BJP a divided house, says Mohan Bhagwat

"The party needs a young leader to restore its organisational health"

November 14, 2009 03:47 pm | Updated November 17, 2021 06:40 am IST - Pune

RSS chief Mohan Bhagwat looks on during a book launching ceremony in New Delhi. File Photo: PTI

RSS chief Mohan Bhagwat looks on during a book launching ceremony in New Delhi. File Photo: PTI

Rashtriya Swayamsevak Sangh chief Mohan Bhagwat has chosen to focus on the deep divisions in the central leadership of its affiliate and political arm, the Bharatiya Janata Party, even as there are indications here that some leaders, smarting under a perceived insult and humiliation heaped on them by the parent body, are getting ready to hit back.

Agency reports quoting Mr. Bhagwat, who was speaking in Pune on Saturday, said he described the BJP as a “divided house” and suggested it needed a “young leader” to restore its organisational health. He did not confirm or deny whether that “young leader” was current Maharashtra State president Nitin Gadkari, whose name has been doing the rounds in the BJP circle as Rajnath Singh’s likely successor as party president. Mr. Singh’s tenure comes to an end in January 2010.
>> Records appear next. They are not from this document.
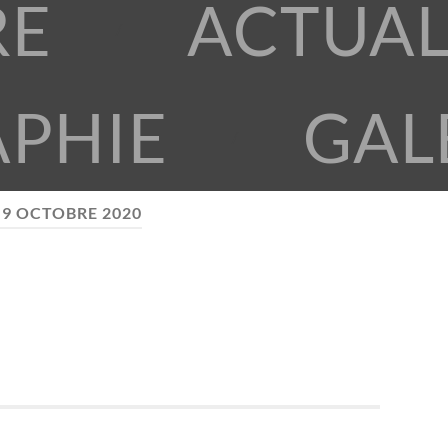
RE
ACTUAL
APHIE
GAL
:
9 OCTOBRE 2020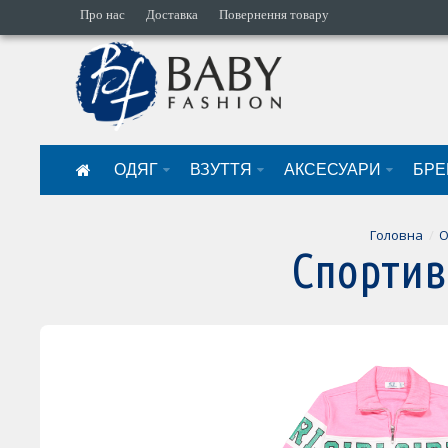
Про нас
Доставка
Повернення товару
ОДЯГ
ВЗУТТЯ
АКСЕСУАРИ
БРЕ
Головна
О
Спортив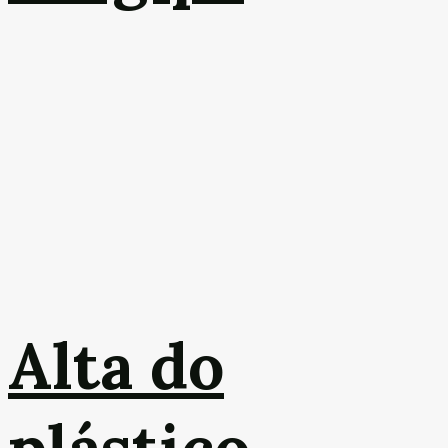
Alta do
plástico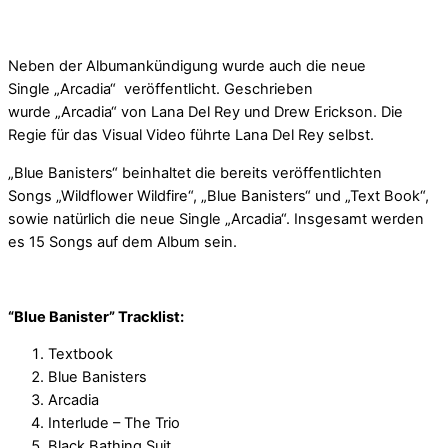
Neben der Albumankündigung wurde auch die neue
Single „Arcadia“ veröffentlicht. Geschrieben
wurde „Arcadia“ von Lana Del Rey und Drew Erickson. Die
Regie für das Visual Video führte Lana Del Rey selbst.
„Blue Banisters“ beinhaltet die bereits veröffentlichten
Songs „Wildflower Wildfire“, „Blue Banisters“ und „Text Book“,
sowie natürlich die neue Single „Arcadia“. Insgesamt werden
es 15 Songs auf dem Album sein.
“Blue Banister” Tracklist:
Textbook
Blue Banisters
Arcadia
Interlude – The Trio
Black Bathing Suit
The key task before the new party president would be to “restore its organisational set-up,” Mr. Bhagwat said, indicating that party discipline and the principle of party interests overriding any leader’s personal ambitions would be the new ‘mantra’ in the BJP, or, at least, that is the way the RSS would like the BJP to function.

Although in Delhi, BJP sources declined to say anything on record on the subject of Mr. Gadkari as the “selected” new president who would be later duly “elected,” privately party leaders agreed on one count — Mr. Gadkari was the RSS choice and not the consensus candidate of the party.

However, Mr. Bhagwat continued to maintain that the RSS never makes a suggestion and that it had only “conveyed our expectations of the new leader.” If the BJP were to approach the RSS with a name, “we will okay it.”

The buzz in the BJP is that the four leaders — Arun Jaitley, Sushma Swaraj, Venkaiah Naidu and Ananth Kumar — whom Mr. Bhagwat virtually ruled out for the top job (although he said it was the BJP which had ruled them out and indicated it would be someone from outside Delhi’s central leadership) were smarting under the humiliation heaped on them with the RSS almost suggesting they were not fit for the task ahead.

It is being suggested that the four together may open a front against the new party president, whoever that may ultimately be. A party functionary said that he expected matters to get much worse in the party before they got any better and that the new party chief would have to face tough times.

An indication of the “resolve” of the four leaders came from Ms. Swaraj, who a few days ago said the Leader of the Opposition in the Lok Sabha L.K. Advani would continue in that post for the full five-year term for which he was elected, that is, till the next Lok Sabha election in 2014. Now, this is being seen as a direct contradiction of what two successive Sarsanghchalaks — K.S. Sudarshan and Mohan Bhagwat — have said about the need for a generational change in the party’s leadership.

There are other indications of the brewing revolt, although at the moment it is difficult to say what form it will take. Some columnists known to be close to one leader or another are openly writing against the open interference by the RSS in party affairs and have gone to the extent of suggesting that the BJP should cut the umbilical cord that ties it to its mother organisation.

On the face of it, Mr. Bhagwat on Saturday said no deadline was given to Mr. Advani to put in his papers as Leader of the Opposition. But privately, no one in the BJP denies that the RSS wants that resignation. “It is a replay of what happened in 2005 when after delaying the inevitable, Mr. Advani was forced to resign as party president after the Jinnah episode in Pakistan,” a party leader pointed out.